# [EXERCISE MATERIALS]

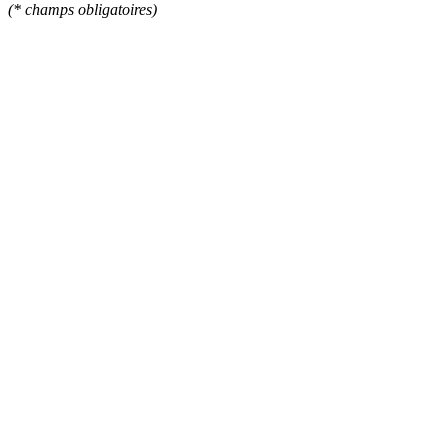
(* champs obligatoires)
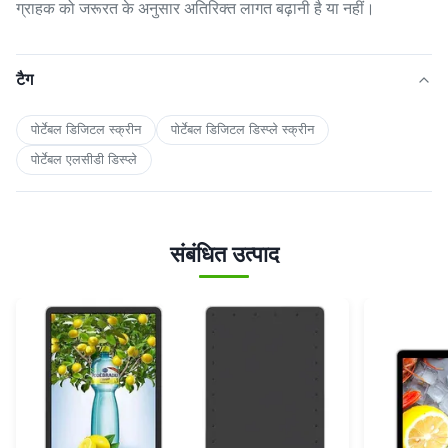
ग्राहक को जरूरत के अनुसार अतिरिक्त लागत बढ़ानी है या नहीं।
टैग
पोर्टेबल डिजिटल स्क्रीन
पोर्टेबल डिजिटल डिस्प्ले स्क्रीन
पोर्टेबल एलसीडी डिस्प्ले
संबंधित उत्पाद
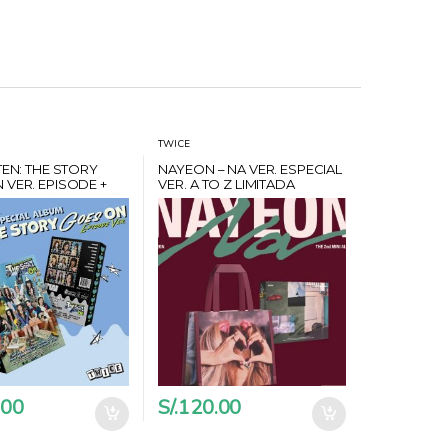
TWICE
TEN: THE STORY
NAYEON – NA VER. ESPECIAL
 VER. EPISODE +
VER. A TO Z LIMITADA
+ SET DE
ARDS + POB
LANT
.00
S/.
120.00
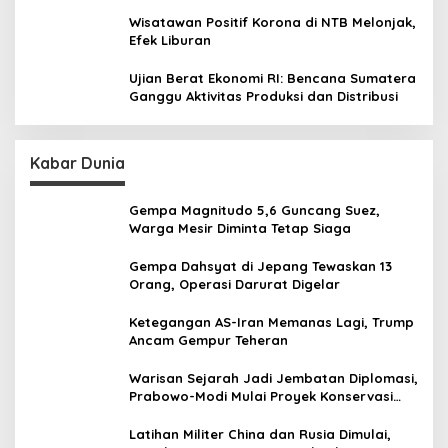
Wisatawan Positif Korona di NTB Melonjak,
Efek Liburan
Ujian Berat Ekonomi RI: Bencana Sumatera
Ganggu Aktivitas Produksi dan Distribusi
Kabar Dunia
Gempa Magnitudo 5,6 Guncang Suez,
Warga Mesir Diminta Tetap Siaga
Gempa Dahsyat di Jepang Tewaskan 13
Orang, Operasi Darurat Digelar
Ketegangan AS-Iran Memanas Lagi, Trump
Ancam Gempur Teheran
Warisan Sejarah Jadi Jembatan Diplomasi,
Prabowo-Modi Mulai Proyek Konservasi
Prambanan
Latihan Militer China dan Rusia Dimulai,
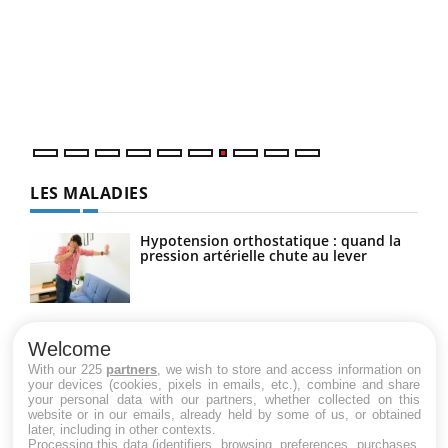
Qua
You
"Les
trav
DRH 
LES MALADIES
Hypotension orthostatique : quand la
pression artérielle chute au lever
Drépanocytose : une déformation des
globules rouges aux conséquences
Welcome
graves
With our 225
partners
, we wish to store and access information on
your devices (cookies, pixels in emails, etc.), combine and share
your personal data with our partners, whether collected on this
website or in our emails, already held by some of us, or obtained
Maladie de Charcot (Sclérose latérale
later, including in other contexts.
amyotrophique)
Processing this data (identifiers, browsing, preferences, purchases,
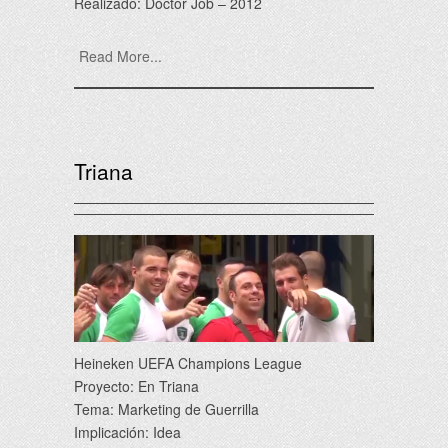
Realizado: Doctor Job – 2012
Read More...
Triana
Heineken UEFA Champions League
Proyecto: En Triana
Tema: Marketing de Guerrilla
Implicación: Idea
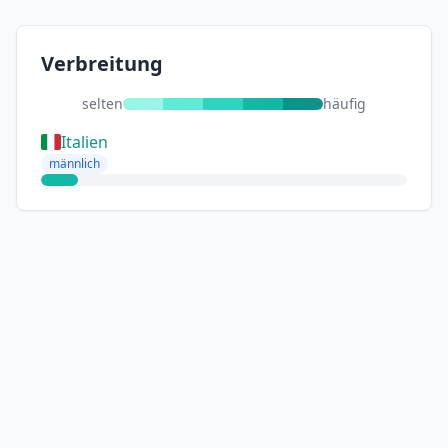
Verbreitung
selten
häufig
Italien
männlich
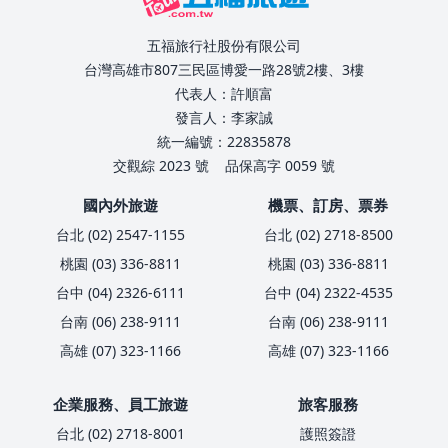
五福旅行社股份有限公司
台灣高雄市807三民區博愛一路28號2樓、3樓
代表人：許順富
發言人：李家誠
統一編號：22835878
交觀綜 2023 號
品保高字 0059 號
國內外旅遊
機票、訂房、票券
台北 (02) 2547-1155
台北 (02) 2718-8500
桃園 (03) 336-8811
桃園 (03) 336-8811
台中 (04) 2326-6111
台中 (04) 2322-4535
台南 (06) 238-9111
台南 (06) 238-9111
高雄 (07) 323-1166
高雄 (07) 323-1166
企業服務、員工旅遊
旅客服務
台北 (02) 2718-8001
護照簽證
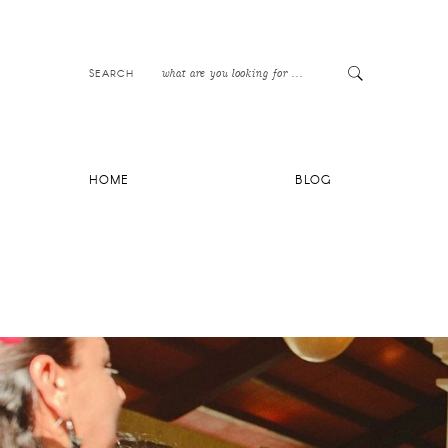
SEARCH
HOME
BLOG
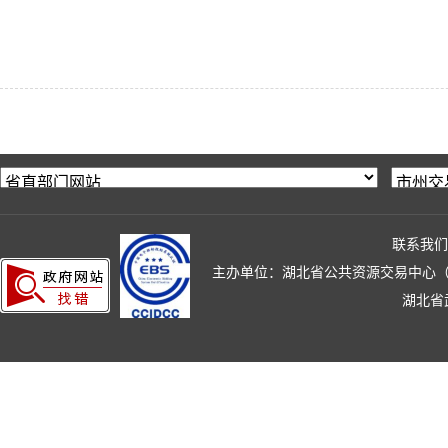
联系我们
主办单位：湖北省公共资源交易中心（湖北省政
湖北省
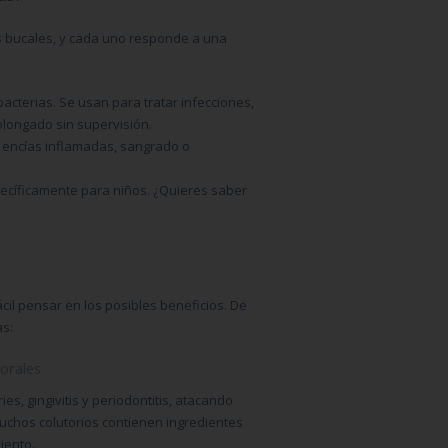
s bucales, y cada uno responde a una
acterias. Se usan para tratar infecciones,
rolongado sin supervisión.
 encías inflamadas, sangrado o
pecíficamente para niños. ¿Quieres saber
ácil pensar en los posibles beneficios. De
as:
orales
es, gingivitis y periodontitis, atacando
uchos colutorios contienen ingredientes
iento.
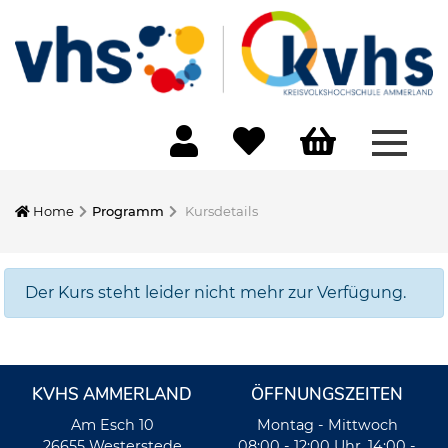
Menü 
Home
Programm
Kursdetails
Der Kurs steht leider nicht mehr zur Verfügung.
KVHS AMMERLAND
ÖFFNUNGSZEITEN
Am Esch 10
Montag - Mittwoch
26655 Westerstede
08:00 - 12:00 Uhr, 14:00 -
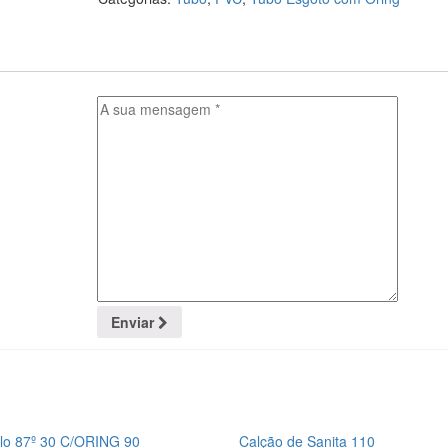
Enviar
lo 87º 30 C/ORING 90
Calção de Sanita 110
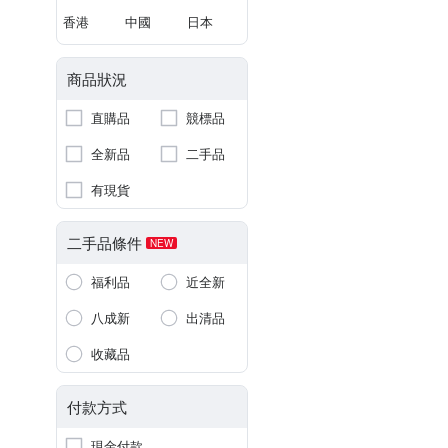
香港
中國
日本
商品狀況
直購品
競標品
全新品
二手品
有現貨
二手品條件
NEW
福利品
近全新
八成新
出清品
收藏品
付款方式
現金付款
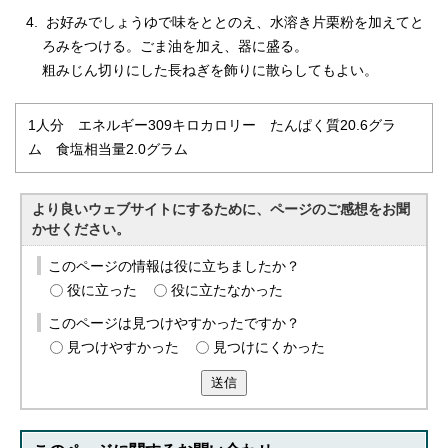
お好みでしょうゆで味をととのえ、水溶き片栗粉を加えてと
ろみをつける。ごま油を加え、器に盛る。
粗みじん切りにした長ねぎを飾りに散らしてもよい。
1人分 エネルギー309キロカロリー たんぱく質20.6グラ
ム 食塩相当量2.0グラム
より良いウェブサイトにするために、ページのご感想をお聞
かせください。
このページの情報は役に立ちましたか？
役に立った
役に立たなかった
このページは見つけやすかったですか？
見つけやすかった
見つけにくかった
送信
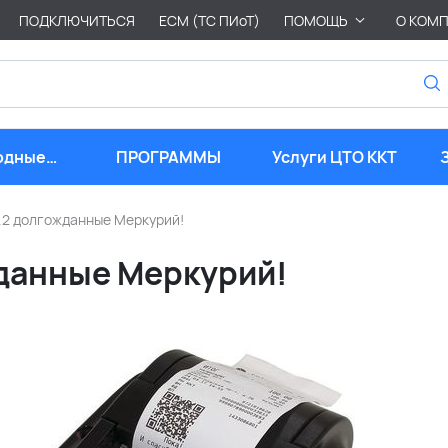
ПОДКЛЮЧИТЬСЯ
ЕСМ (ТС ПИоТ)
ПОМОЩЬ
О КОМ
одные
ПРОГРАММЫ
Услуги ЦТО ККТ
риалы
1.2 долгожданные Меркурий!
жданные Меркурий!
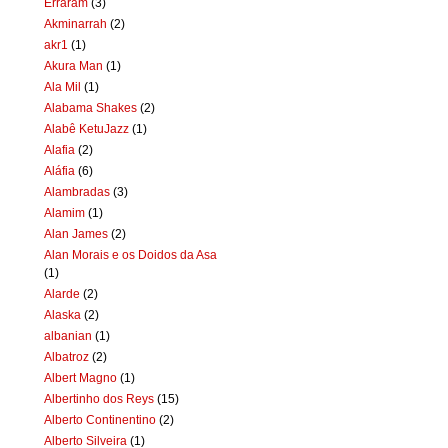
Erraram
(3)
Akminarrah
(2)
akr1
(1)
Akura Man
(1)
Ala Mil
(1)
Alabama Shakes
(2)
Alabê KetuJazz
(1)
Alafia
(2)
Aláfia
(6)
Alambradas
(3)
Alamim
(1)
Alan James
(2)
Alan Morais e os Doidos da Asa
(1)
Alarde
(2)
Alaska
(2)
albanian
(1)
Albatroz
(2)
Albert Magno
(1)
Albertinho dos Reys
(15)
Alberto Continentino
(2)
Alberto Silveira
(1)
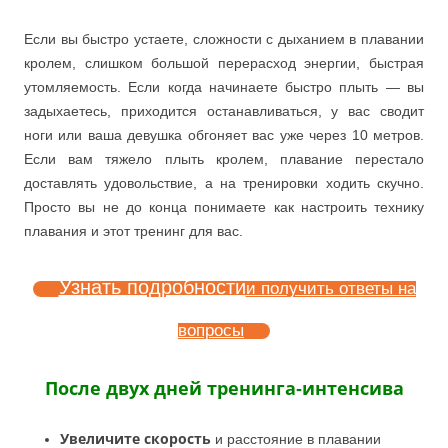
Если вы быстро устаете, сложности с дыханием в плавании
кролем, слишком большой перерасход энергии, быстрая
утомляемость. Если когда начинаете быстро плыть — вы
задыхаетесь, приходится останавливаться, у вас сводит
ноги или ваша девушка обгоняет вас уже через 10 метров.
Если вам тяжело плыть кролем, плавание перестало
доставлять удовольствие, а на тренировки ходить скучно.
Просто вы не до конца понимаете как настроить технику
плавания и этот тренинг для вас.
Узнать подробности
и получить ответы на
вопросы
После двух дней тренинга-интенсива
Увеличите скорость
и расстояние в плавании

# [WHAT YOU NEED TO DO]
Copy out each line of the entries above that holds "Alberto".

# [SOLUTION]
Alberto Continentino
Alberto Silveira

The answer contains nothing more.